To the middle class naysayers I’ll assert this: I’ve been living and existing in the exact same economy as you have. I worked my tail off and made sacrifices to get to where I am today. I got on a budget, lived on less than I made, stopped borrowing money and paid off all of my debt. I’ve also invested for growth in the stock market and have been receiving better than expected returns. The government, corporations and “the upper class” had absolutely nothing to do with the decisions that I made, make and will make in the future.

What I found even worse were some of the personal commentaries extracted from the study:

A graduate student shared, “The middle class has become a treading water position…Opportunities have been stifled in the past 20 or 30 years.” A suburban dad noted, “I feel sorry for my kids – they’re just getting out of college – because they have nothing to look forward to. They’re not going to have the ability in the near future to buy a home. There are thousands of people who are going to be stuck with their student loans.” The last gem was from a trucker, whom added, “Everything is going up, but wages are staying the same. By the time I retire, I hope I have Social Security, because other than that I’ve got nothing.”

Point 1 – We have to make our own opportunities. Although I do not envision myself to be a business owner, I plan, through our financial decisions to live on less than we make, never have debt and pay cash for our house, to one day work a part-time job and live primarily off investment income. This way I can spend more of my time with my family, friends and volunteering for organizations and causes that touch my heart. I have my roadmap and I’m making small intentional choices to get there.

Point 2 – Suburban dad, it was your (and your dumb kids) choice to take out loans for college. You could have had them go to a community college, transfer to an in-state 4 year university and work their way through college paying their own way. Sure, it might take 6 years to cash flow it, but your kid would come out with a degree, no debt and work experience. Sounds like a better option than student loan debt that gets carried around for decades. And unless you can put at LEAST 20% down on a home, you shouldn’t buy one.

Point 3 – Dude, if you see the oncoming train of despair coming right at you and you make 0 changes to avoid that oncoming train, then man, I think you get what you deserve. Say this trucker is 50 and started working at 20. If he had put away $100 a month during his entire working lifetime, and let’s just say he made 8% on his investments (in my opinion, a very modest goal), then this dude would have $150,000 in a retirement account. And at 59 ½ he would have over $300,000 thanks to the power of compound interest. That $300,000 self-funded retirement picture looks a lot rosier than relying on Social (In)Security to eat.

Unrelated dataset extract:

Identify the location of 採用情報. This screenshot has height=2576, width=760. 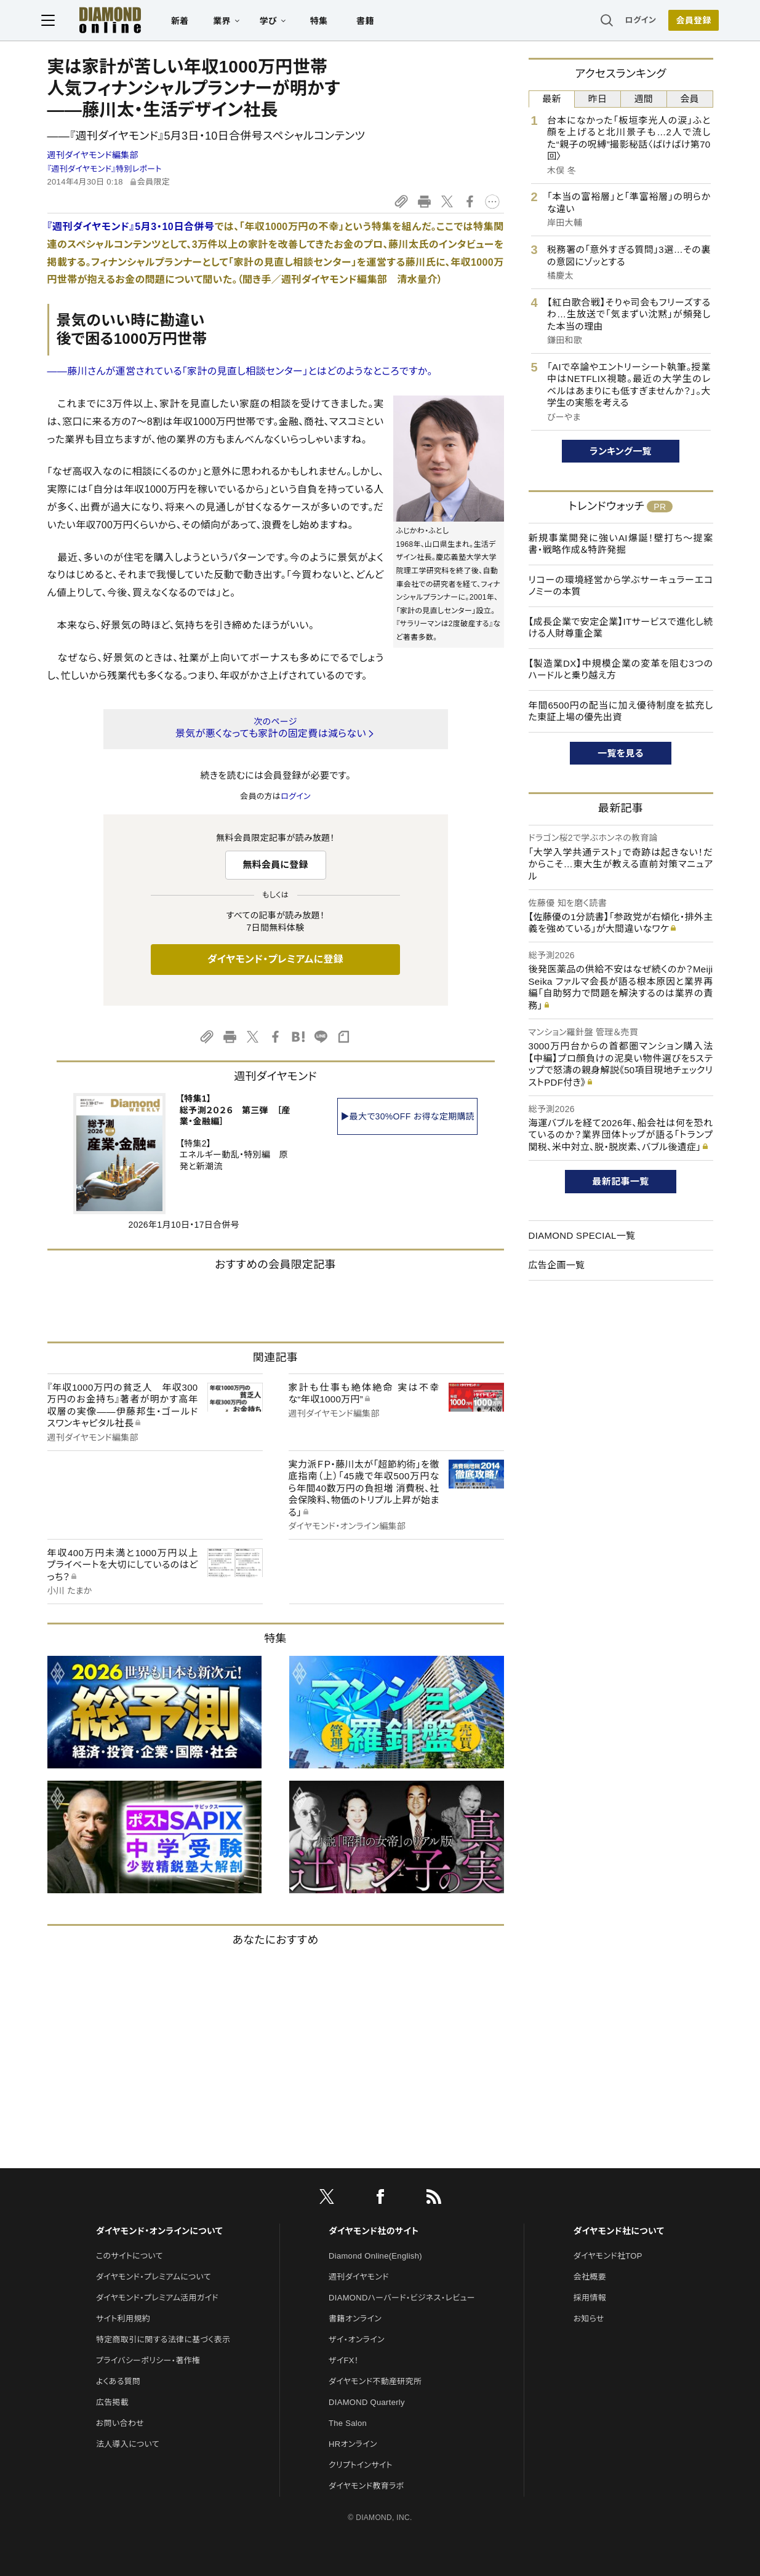 (590, 2297).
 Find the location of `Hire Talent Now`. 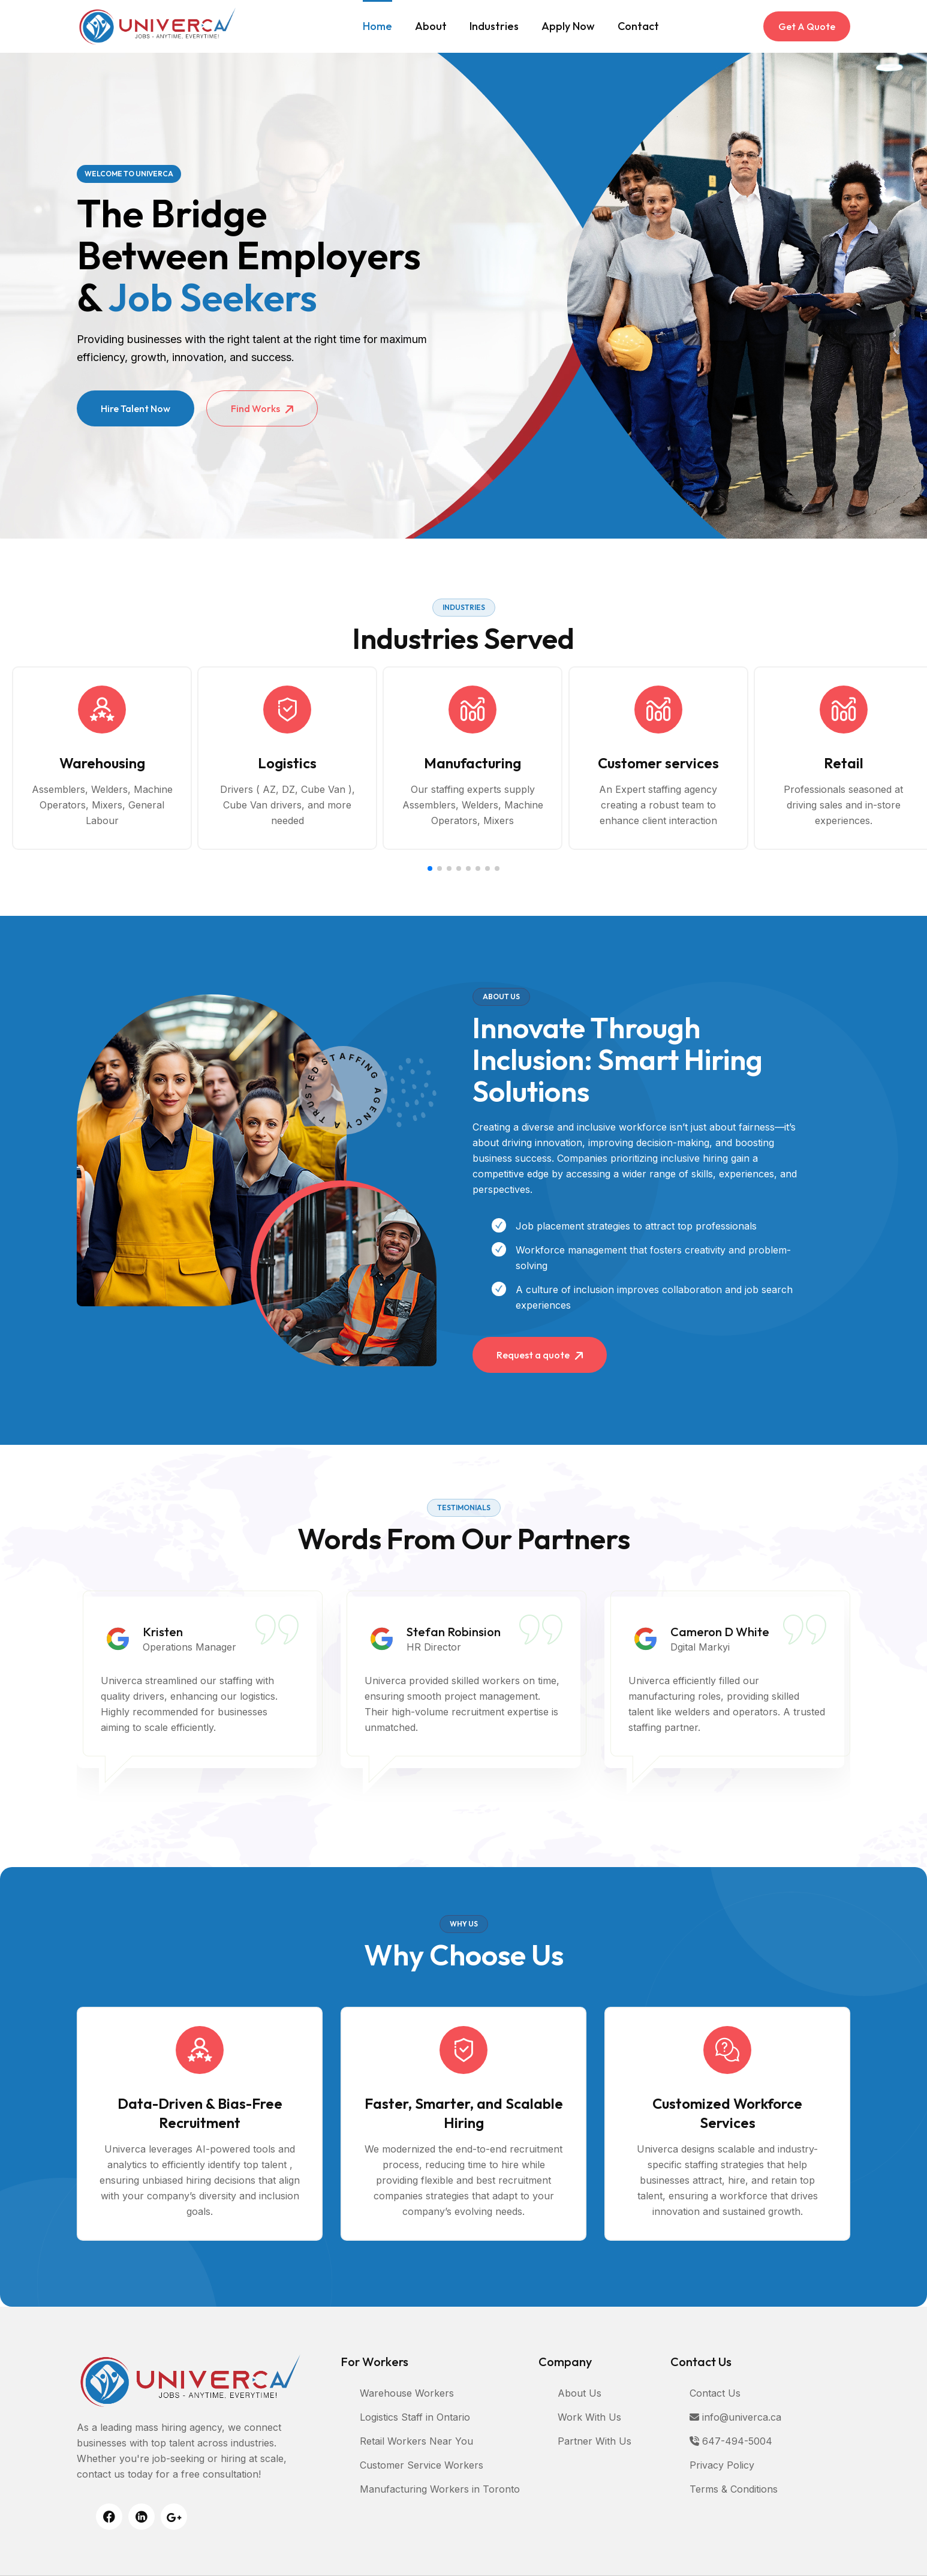 Hire Talent Now is located at coordinates (135, 408).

Truth be told as I come down off this soapbox, I have to admit that I do not know these people’s stories. I don’t know what their car payments, job layoffs, loan balances or their budgets look like. Do they have large income shovels or small income shovels? Statistically I can get an idea through surveys like this, but I will never know the individual, unless I know the individual. So all I know for certain is what is happening under my roof. And under our roof we have made a lot of the tough choices through the last 4 years to live on less than we make, invest wisely and put the right pieces in place to not only thrive, but withstand storms through tough economic times. Through God’s word in how to handle money we have thankfully prospered and are looking forward to living and giving in ways we used to only dream about. But we pulled ourselves up to get there. A tax break didn’t do it, a government program didn’t help me find term life insurance, and my employer doesn’t force me to live on or off a budget. We bootstrapped and put the financial prosperity wheels in motion. It may be slow, it may be ugly to financial snobs, but step by step, quarter after quarter we are getting to where we want to be.